Iwakuma went five innings, giving up eight hits, five runs and striking out three. However, the most troubling aspect of the start was the home runs: He gave up four solo shots in the game, which was the first time he has ever done that in his career. Prior to going on the disabled list, Iwakuma gave up five home runs in his three starts, giving him an extremely high home run rate of 2.8 per nine innings. His previous career high was 1.2 in 2012. That rate is now up to 3.84. While it is still early, it is something Iwakuma must correct if he is going to find success in the rotation.

Hisashi Iwakuma
Hisashi Iwakuma

He started the first inning off well, making quick work of the top of the Tigers’ lineup on 13 pitches. But then in the second inning Iwakuma made his first mistake. He left a 77 mph slider up in the zone, which allowed Tiger third baseman Nick Castellanos to take him deep. The homers continued in the fourth inning when designated hitter Victor Martinez and right fielder J.D. Martinez hit back-to-back shots to give the Tigers a 3-0 lead.

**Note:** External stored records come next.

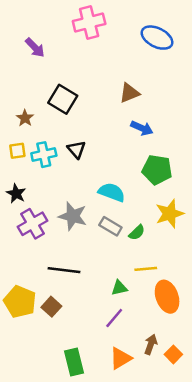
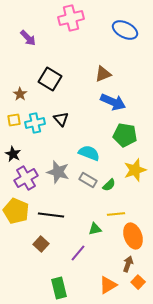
blue arrow: (142, 128) -> (113, 102), size x1.4
yellow pentagon: (20, 302) -> (16, 211), moved
purple line: (114, 318) -> (78, 253), moved
brown arrow: (151, 344) -> (128, 264), moved
orange triangle: (121, 358) -> (108, 285), moved

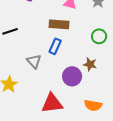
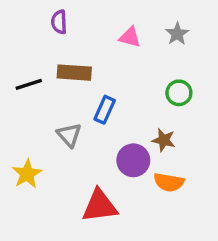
brown rectangle: (59, 24) -> (74, 73), moved
orange semicircle: (93, 105) -> (169, 182), moved

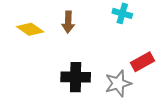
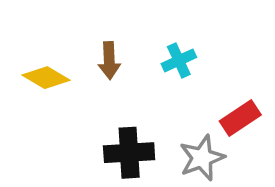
cyan cross: (122, 13) -> (179, 60), moved, turned -36

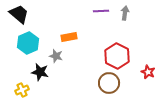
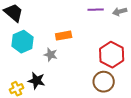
gray arrow: (125, 13) -> (120, 12), turned -112
black star: (40, 72) -> (37, 81), moved

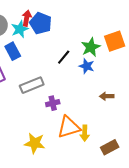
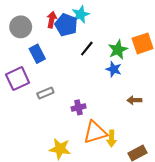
cyan star: (20, 29) -> (81, 14), moved
black line: (64, 57) -> (87, 49), moved
gray rectangle: (32, 85) -> (45, 93), moved, size x0.7

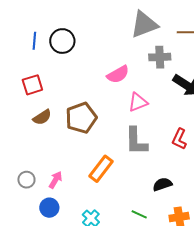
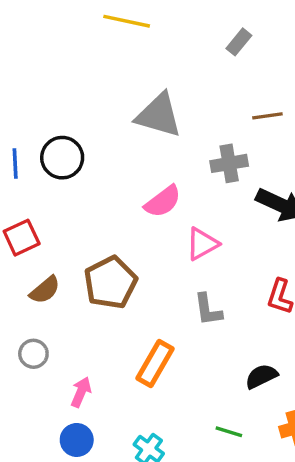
gray triangle: (144, 24) -> (159, 115), moved, turned 44
gray L-shape: (136, 141) -> (208, 310), size x0.7
gray circle: (26, 180) -> (33, 354), moved

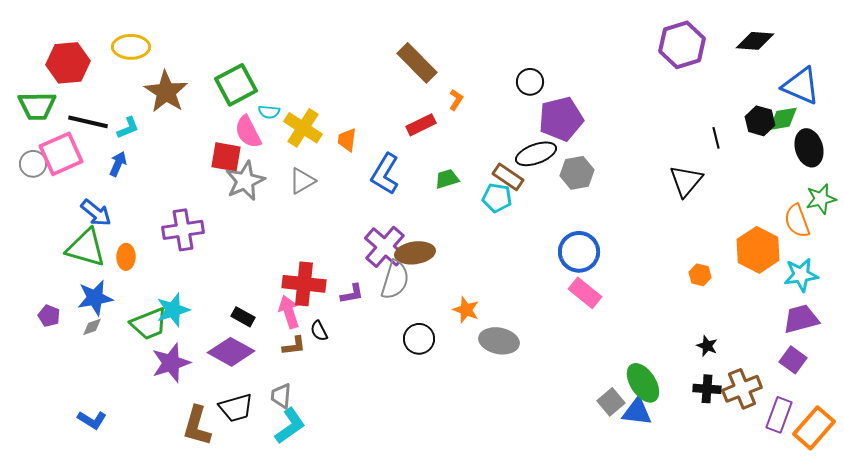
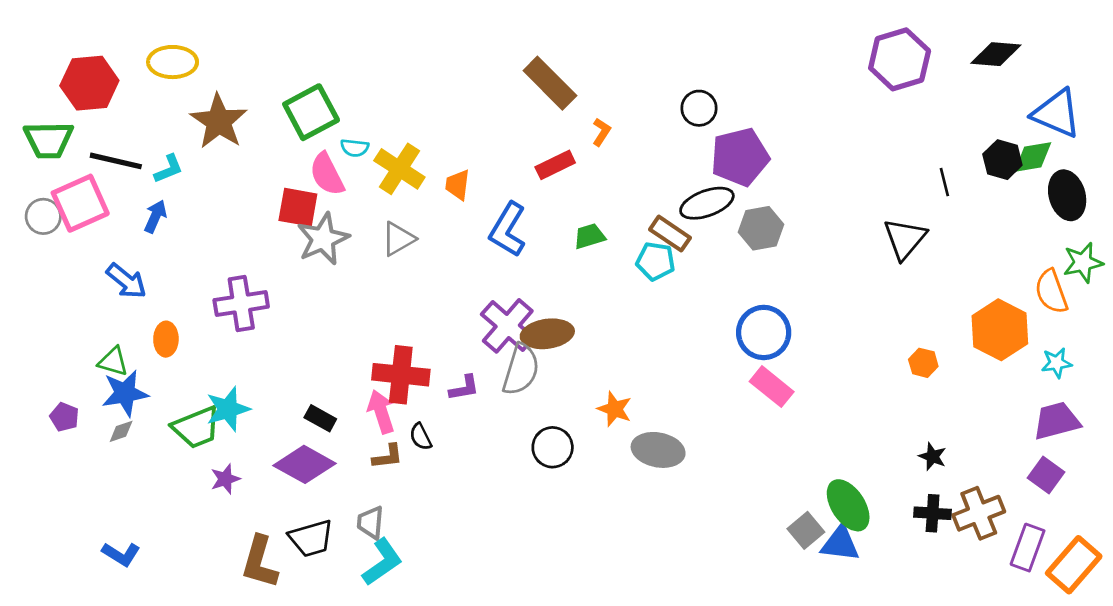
green triangle: (86, 248) -> (113, 362), moved, size x0.6
cyan star: (801, 275) -> (1057, 363), size x0.7
purple star: (171, 363) -> (225, 479), size x0.6

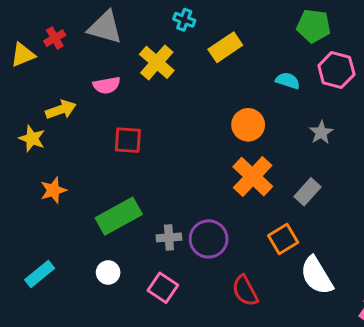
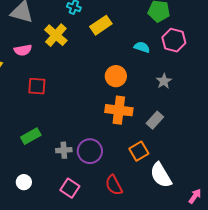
orange cross: (253, 177) -> (119, 110), turned -36
green rectangle: (119, 216) -> (31, 136), size x0.7
white circle: (108, 272) -> (24, 182), moved
pink square: (163, 288) -> (70, 188), moved

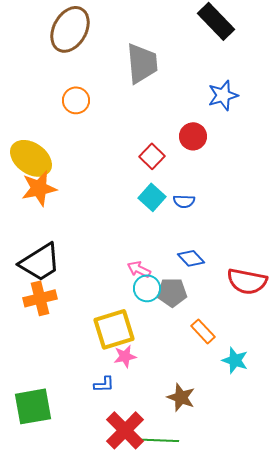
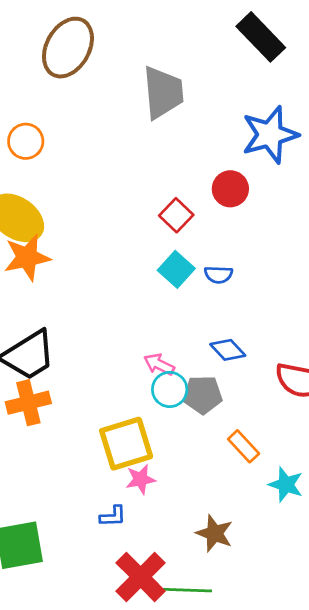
blue star: (223, 95) -> (270, 135), size x1.4
orange circle: (76, 100) -> (26, 141), moved

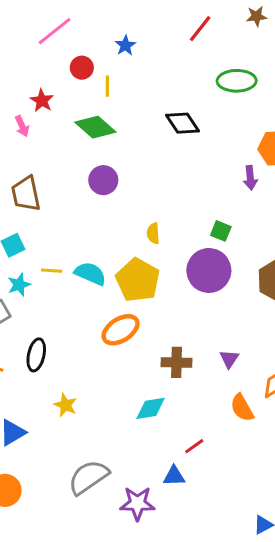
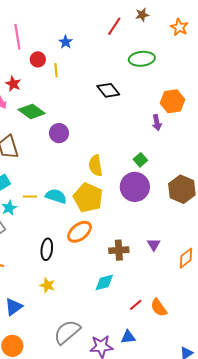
brown star: (256, 16) -> (142, 15), moved
pink line: (55, 31) -> (17, 37), turned -55
green diamond: (95, 127) -> (32, 112), moved
green square: (221, 231) -> (140, 160), turned 32
yellow semicircle: (153, 233) -> (95, 166), size x1.5
black ellipse: (36, 355) -> (47, 249), moved
orange semicircle: (242, 408) -> (159, 308), moved
blue triangle: (174, 476) -> (128, 337), moved

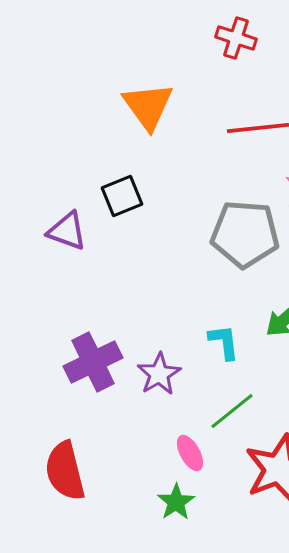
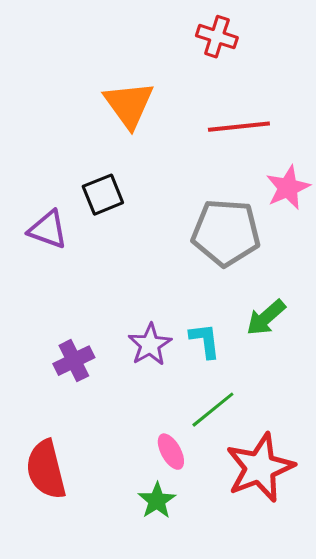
purple cross: (93, 362) -> (74, 361), size x0.7
purple star: (159, 374) -> (150, 345), moved

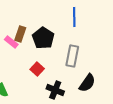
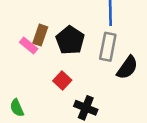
gray rectangle: (72, 56) -> (108, 47), moved
black semicircle: (87, 83) -> (127, 68), moved

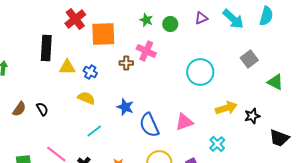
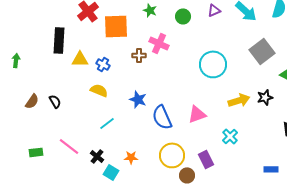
green star: (146, 20) -> (150, 10), moved
gray square: (249, 59) -> (262, 51), size x1.4
black star: (252, 116) -> (265, 97), moved

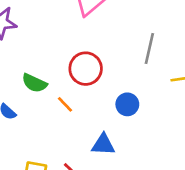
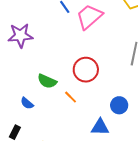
blue circle: (127, 104) -> (119, 105), moved

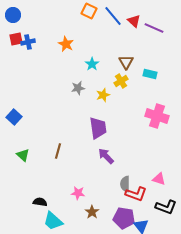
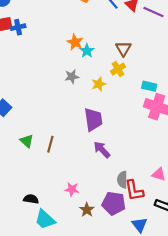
orange star: (66, 44) -> (75, 42), moved
cyan rectangle: (150, 74) -> (149, 86), moved
green triangle: (23, 155) -> (27, 141), moved
red L-shape: (136, 194) -> (134, 190), turned 60
purple pentagon: (124, 218) -> (114, 203), moved

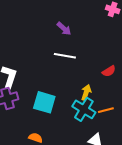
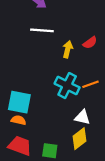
yellow arrow: (86, 93) -> (68, 49), moved
cyan square: (44, 102) -> (19, 102), moved

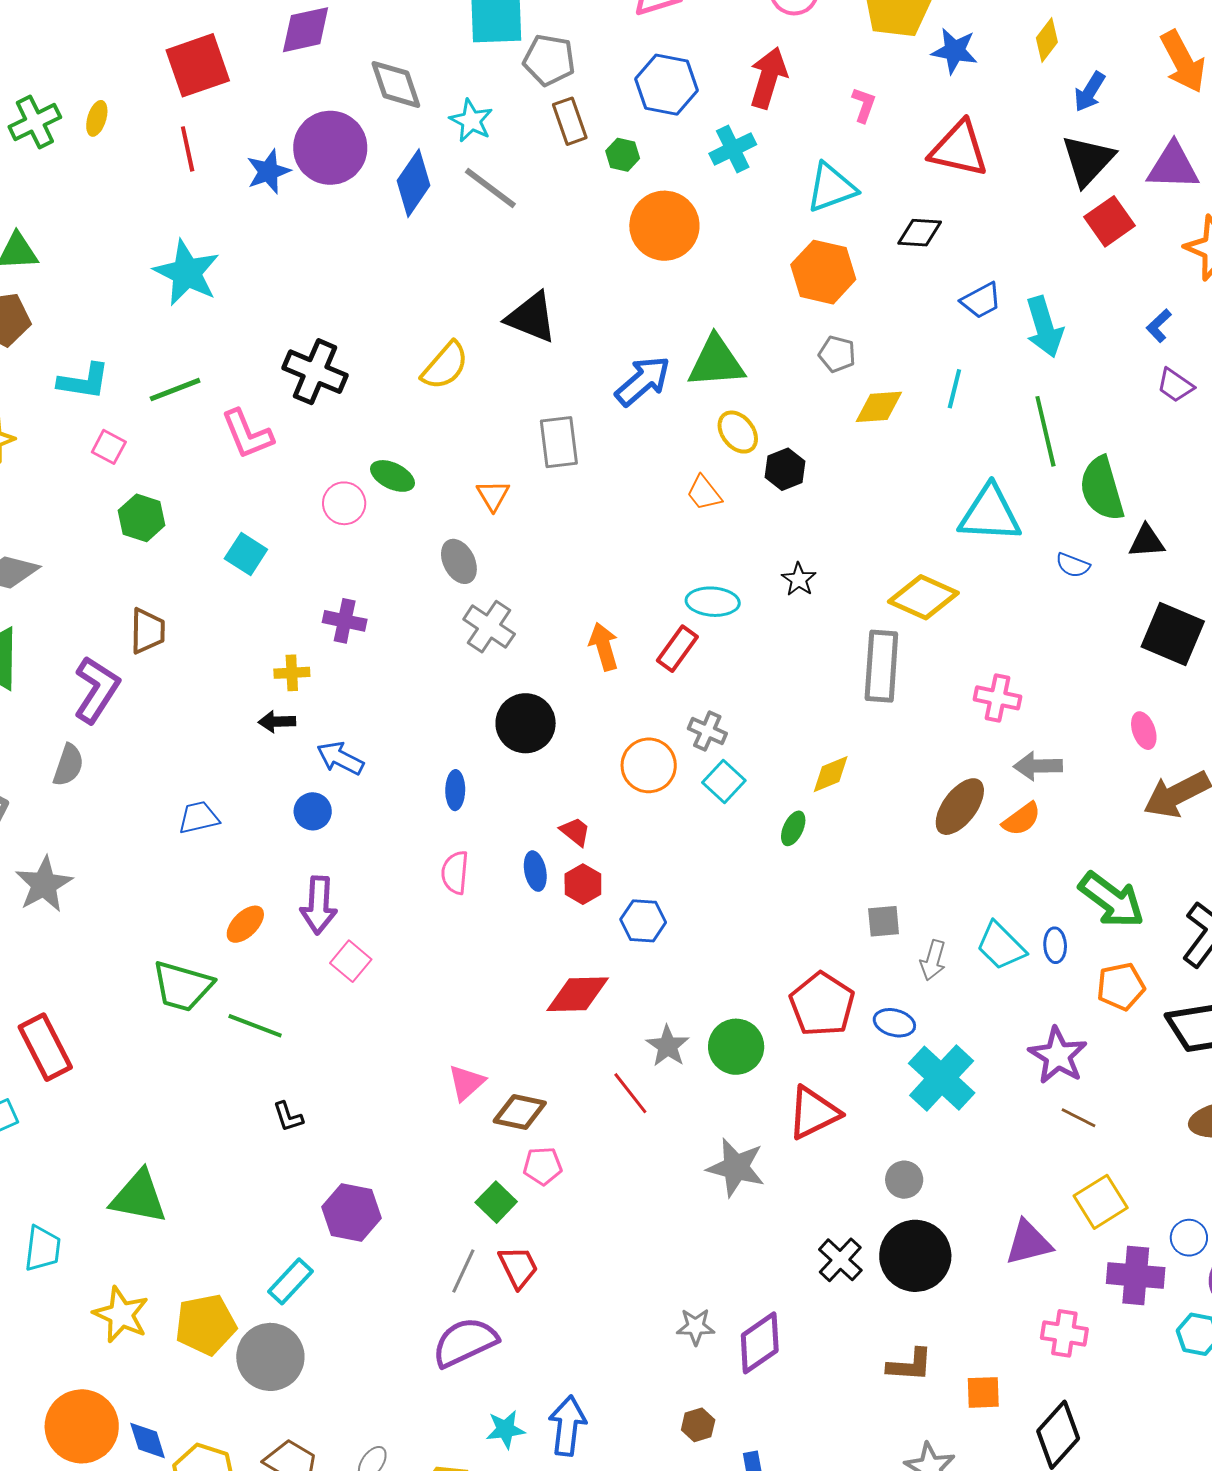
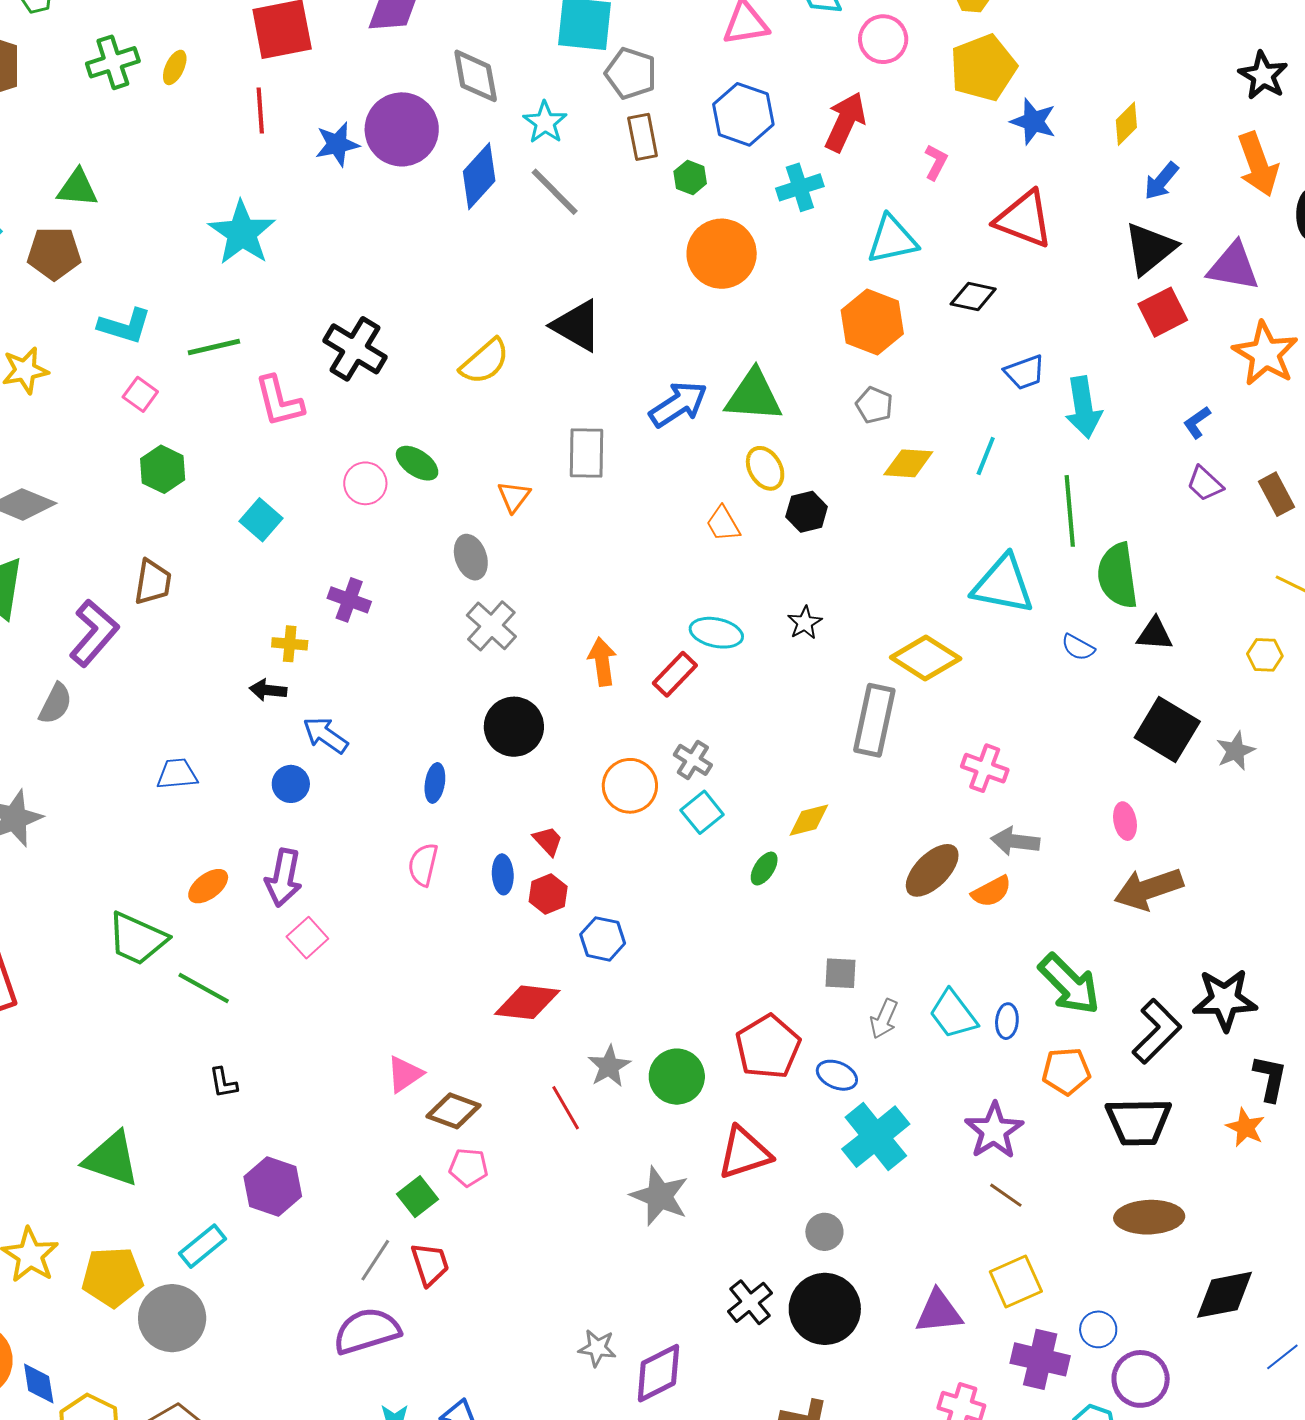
green triangle: (139, 1197) -> (112, 1159), moved

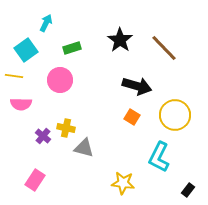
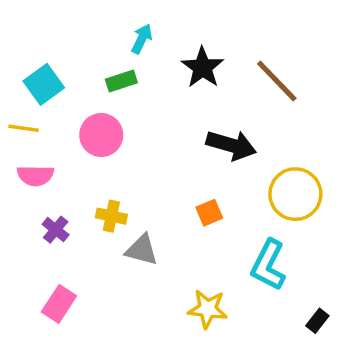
cyan arrow: (46, 23) -> (142, 39), moved
orange square: (132, 117) -> (209, 213), moved, turned 35
purple cross: (43, 136) -> (56, 230), moved

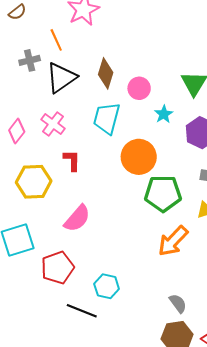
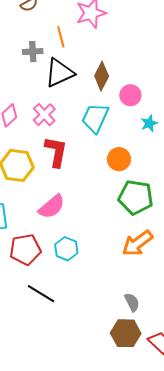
orange circle: (139, 157) -> (119, 159), size x0.7
red L-shape: (72, 160) -> (56, 152), size x1.5
cyan hexagon: (107, 286) -> (66, 249), moved

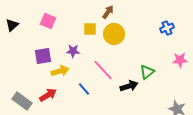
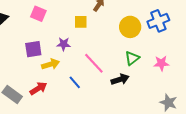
blue cross: (167, 28) -> (158, 21), size x1.5
yellow circle: (114, 34) -> (130, 27), moved
pink star: (180, 60) -> (161, 63), moved
green triangle: (147, 72) -> (132, 58), moved

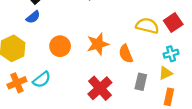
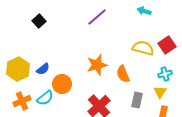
blue semicircle: (33, 17) -> (43, 69), moved
orange circle: (60, 46) -> (62, 84), moved
yellow triangle: (166, 73) -> (160, 92), turned -32

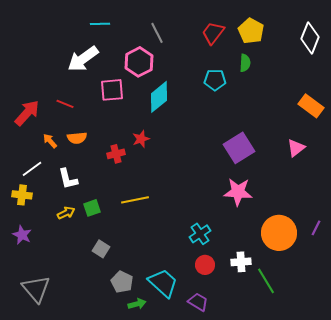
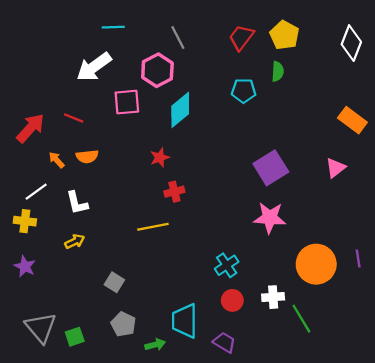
red cross: (116, 154) -> (174, 192), moved
green square: (92, 208) -> (75, 337), moved
purple line: (316, 228) -> (358, 258), turned -35
gray pentagon: (122, 282) -> (123, 324), moved
cyan trapezoid: (163, 283) -> (185, 321), turned -132

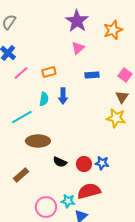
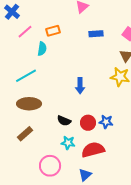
blue arrow: (63, 96) -> (80, 86), moved
cyan semicircle: (44, 99) -> (42, 49), moved
brown ellipse: (38, 141) -> (29, 104), moved
cyan star: (68, 201) -> (68, 143), moved

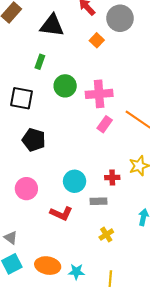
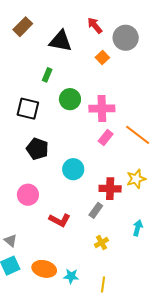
red cross: (112, 177) -> (110, 189), size x1.5
cyan circle: (75, 181) -> (73, 169), moved
gray rectangle: (99, 201) -> (96, 210), turned -56

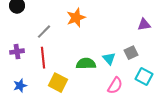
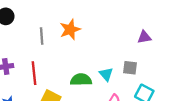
gray line: (44, 32) -> (42, 36), moved, turned -49
gray square: (131, 53) -> (130, 68), turned 32

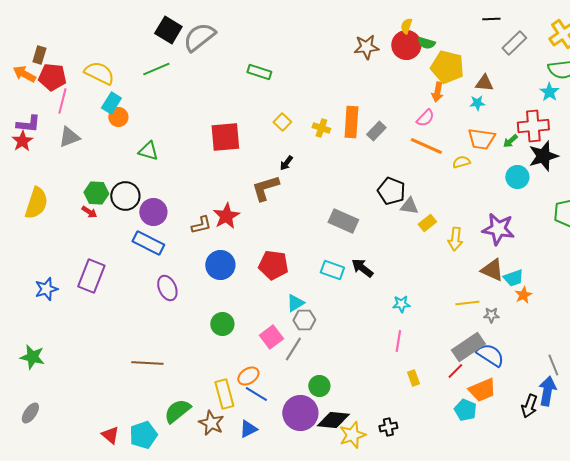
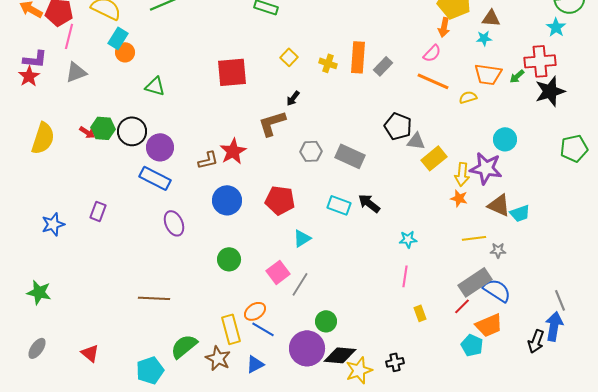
cyan circle: (517, 177) -> (505, 139), moved
red arrow: (89, 212) -> (87, 132), moved
yellow rectangle: (427, 223) -> (434, 158), size x1.4
purple star: (498, 229) -> (486, 168), moved
purple rectangle: (91, 276) -> (98, 211), size x0.6
orange star: (523, 295) -> (459, 198), moved, turned -30
gray hexagon: (304, 320) -> (311, 151), moved
red triangle: (110, 435) -> (90, 353), moved

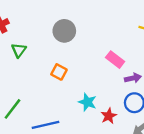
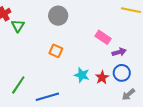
green triangle: (19, 50) -> (18, 26), moved
red star: (109, 116) -> (102, 77), moved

In the bottom of the fifth the Mariners struck back with a three-run shot by first baseman Logan Morrison to give the Mariners a 5-3 lead. However, in the next inning left fielder Yoenis Cespedes homered of Iwakuma, and after giving up a single to Victor Martinez, Iwakuma was pulled from the game.

The sixth ultimately proved disastrous for Seattle, as relief pitcher Mayckol Guaipe allowed Martinez to score, giving Iwakuma his fifth run, and then gave up three more runs. The Tigers tacked on four more in the seventh, and the Mariners could muster nothing else.

Iwakuma’s biggest problem was his inability to locate his pitches. Beside Castellanos’ homer, J.D. Martinez’s also came off a slider left up in the zone, and Victor Martinez’s and Cespedes’ homers both came off splitters that did not break low enough and stayed over the plate.

There were some encouraging signs though. Iwakuma did not leave all his splitters up. He got two of his three strikeouts on splitters and a few ground ball outs on them, including a key inning-ending double play in the fourth off the bat of center fielder Anthony Gose. He also was rather economical in his pitch count, making it through five innings on 62 pitches before being taken out in the sixth after 68.

After the game, Iwakuma said “Obviously, giving up four home runs is not good, but bottom line, I’m healthy. That’s a good sign. And I was able to make good pitches in certain situations,” according to The Seattle Times.

While it is certainly good news that Iwakuma showed no signs of pain or discomfort after his start, the Seattle Mariners need him to return to his 2013 All-Star form in order to help shore up their rotation behind six-time All-Star Felix Hernandez.